◆ Action item ◆
Leave out the lines before the one with "Engineering and Technology > Electrical"; output that line and all remaining lines of the records exactly.
#####
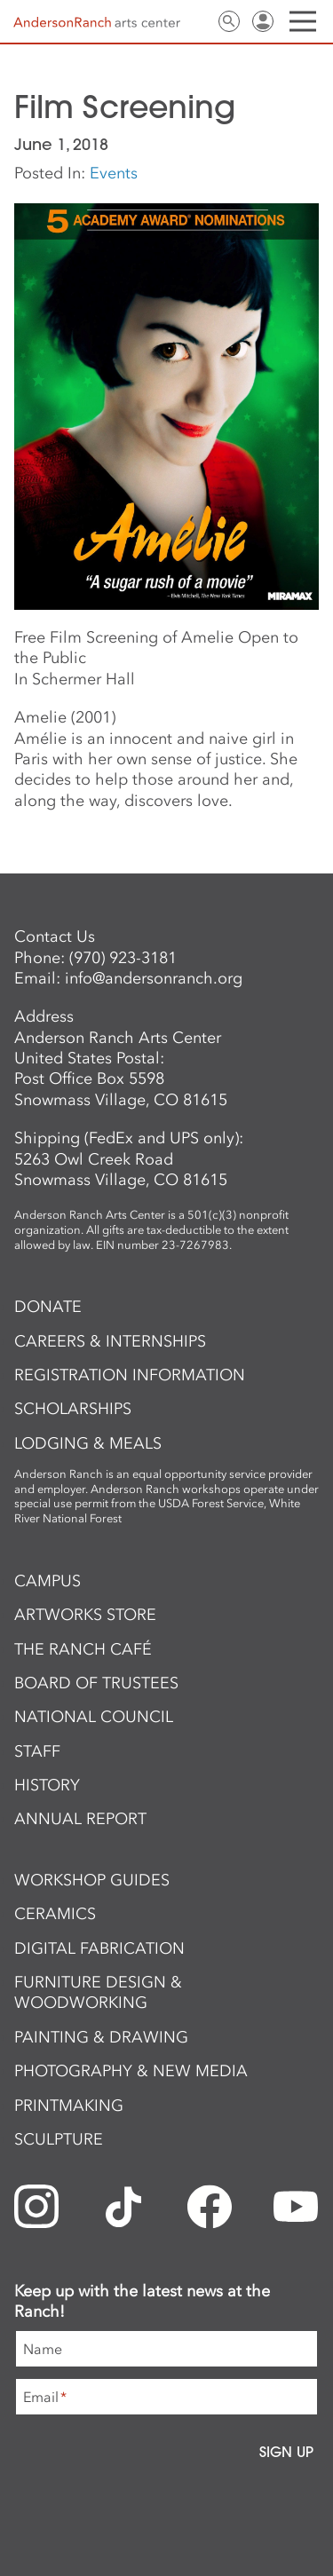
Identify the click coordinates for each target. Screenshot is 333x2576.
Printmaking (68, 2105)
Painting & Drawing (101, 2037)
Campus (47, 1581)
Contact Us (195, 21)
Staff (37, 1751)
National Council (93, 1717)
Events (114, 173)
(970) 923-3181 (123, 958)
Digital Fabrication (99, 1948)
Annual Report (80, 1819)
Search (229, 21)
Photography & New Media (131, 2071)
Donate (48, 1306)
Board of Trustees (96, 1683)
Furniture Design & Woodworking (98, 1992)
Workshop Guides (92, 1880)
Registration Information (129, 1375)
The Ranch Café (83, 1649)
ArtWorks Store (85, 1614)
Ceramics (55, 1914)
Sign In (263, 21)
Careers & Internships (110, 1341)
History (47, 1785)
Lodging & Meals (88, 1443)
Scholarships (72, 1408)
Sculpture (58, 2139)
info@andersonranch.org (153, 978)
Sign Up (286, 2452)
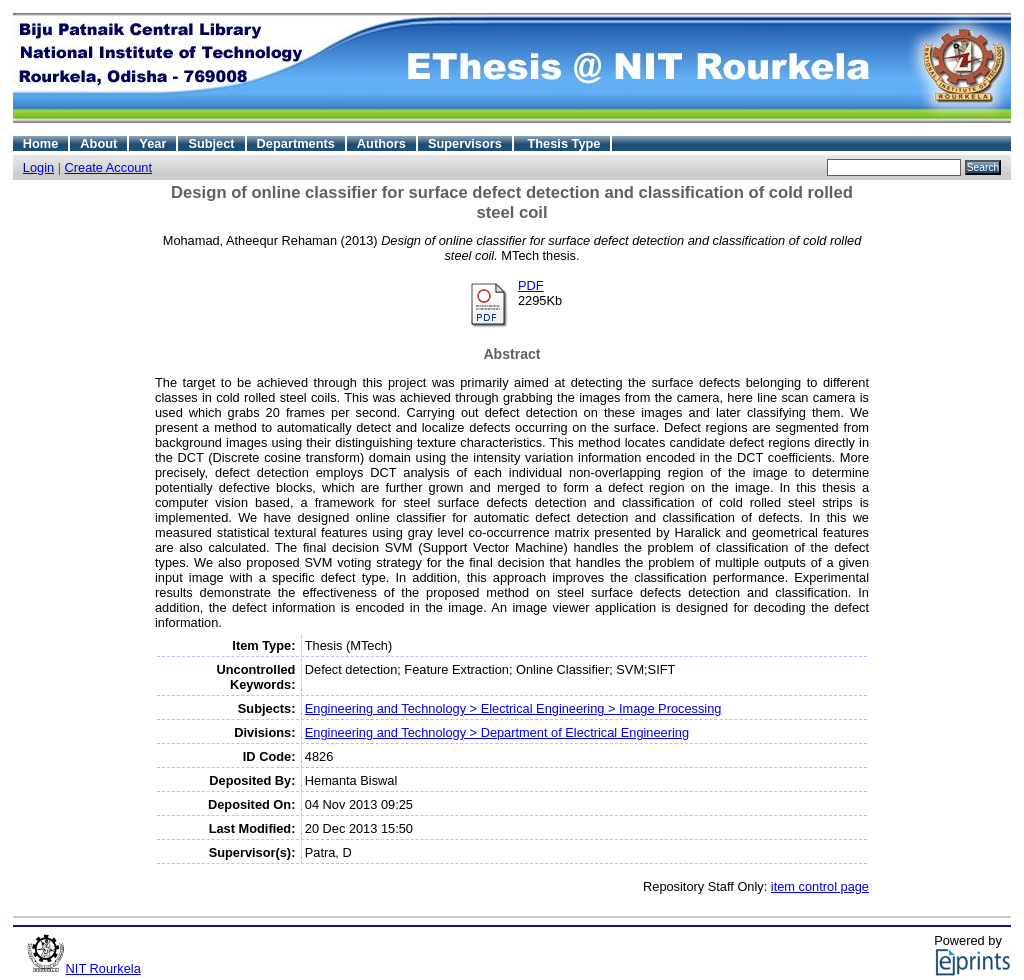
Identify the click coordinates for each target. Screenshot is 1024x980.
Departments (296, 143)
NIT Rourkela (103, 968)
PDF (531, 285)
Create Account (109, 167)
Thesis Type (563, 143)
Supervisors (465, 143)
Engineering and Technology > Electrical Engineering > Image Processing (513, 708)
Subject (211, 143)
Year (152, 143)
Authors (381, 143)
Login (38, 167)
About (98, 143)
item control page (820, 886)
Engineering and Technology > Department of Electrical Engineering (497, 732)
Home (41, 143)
#####
◆ Response to this exercise ◆
Engineering and Technology > Electrical Engineering > Image Processing (513, 708)
Subject (211, 143)
Year (152, 143)
Authors (381, 143)
Login (38, 167)
About (98, 143)
item control page (820, 886)
Engineering and Technology > Department of Electrical Engineering (497, 732)
Home (41, 143)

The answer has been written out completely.